───── EXCERPTED DATA

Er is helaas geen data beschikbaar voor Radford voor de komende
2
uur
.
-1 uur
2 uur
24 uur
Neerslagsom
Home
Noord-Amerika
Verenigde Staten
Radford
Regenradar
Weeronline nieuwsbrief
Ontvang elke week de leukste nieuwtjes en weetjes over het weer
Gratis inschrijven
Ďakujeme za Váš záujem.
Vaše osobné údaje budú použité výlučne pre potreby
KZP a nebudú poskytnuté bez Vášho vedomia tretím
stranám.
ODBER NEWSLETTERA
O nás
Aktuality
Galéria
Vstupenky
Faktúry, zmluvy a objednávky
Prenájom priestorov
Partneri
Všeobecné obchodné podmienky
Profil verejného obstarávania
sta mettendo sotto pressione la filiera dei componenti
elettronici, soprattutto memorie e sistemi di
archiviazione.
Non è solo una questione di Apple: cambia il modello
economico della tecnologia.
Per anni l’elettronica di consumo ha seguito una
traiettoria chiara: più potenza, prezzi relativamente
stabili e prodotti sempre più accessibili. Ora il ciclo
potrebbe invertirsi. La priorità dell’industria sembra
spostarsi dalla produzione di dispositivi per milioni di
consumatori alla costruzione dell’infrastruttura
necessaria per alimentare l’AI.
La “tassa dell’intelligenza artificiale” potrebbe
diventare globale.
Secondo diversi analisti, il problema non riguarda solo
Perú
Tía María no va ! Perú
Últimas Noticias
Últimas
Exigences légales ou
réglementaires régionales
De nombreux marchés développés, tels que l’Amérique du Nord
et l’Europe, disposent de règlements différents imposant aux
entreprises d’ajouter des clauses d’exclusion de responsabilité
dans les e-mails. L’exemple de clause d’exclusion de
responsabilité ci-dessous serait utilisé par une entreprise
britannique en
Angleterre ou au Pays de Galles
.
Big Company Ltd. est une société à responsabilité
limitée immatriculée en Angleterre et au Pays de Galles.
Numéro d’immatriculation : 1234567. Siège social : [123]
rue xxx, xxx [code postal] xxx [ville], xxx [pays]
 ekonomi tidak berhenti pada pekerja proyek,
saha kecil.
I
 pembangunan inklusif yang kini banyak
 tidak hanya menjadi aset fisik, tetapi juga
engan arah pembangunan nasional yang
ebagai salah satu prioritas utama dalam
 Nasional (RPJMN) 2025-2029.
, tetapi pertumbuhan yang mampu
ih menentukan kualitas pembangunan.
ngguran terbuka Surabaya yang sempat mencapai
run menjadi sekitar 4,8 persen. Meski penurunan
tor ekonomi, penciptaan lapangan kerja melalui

──────────

EXERCISE REQUIREMENTS | Return exactly what appears above, from the first line of the entries to the line with "Per anni l’elettronica", inclusive.

ANSWER SPACE |
Er is helaas geen data beschikbaar voor Radford voor de komende
2
uur
.
-1 uur
2 uur
24 uur
Neerslagsom
Home
Noord-Amerika
Verenigde Staten
Radford
Regenradar
Weeronline nieuwsbrief
Ontvang elke week de leukste nieuwtjes en weetjes over het weer
Gratis inschrijven
Ďakujeme za Váš záujem.
Vaše osobné údaje budú použité výlučne pre potreby
KZP a nebudú poskytnuté bez Vášho vedomia tretím
stranám.
ODBER NEWSLETTERA
O nás
Aktuality
Galéria
Vstupenky
Faktúry, zmluvy a objednávky
Prenájom priestorov
Partneri
Všeobecné obchodné podmienky
Profil verejného obstarávania
sta mettendo sotto pressione la filiera dei componenti
elettronici, soprattutto memorie e sistemi di
archiviazione.
Non è solo una questione di Apple: cambia il modello
economico della tecnologia.
Per anni l’elettronica di consumo ha seguito una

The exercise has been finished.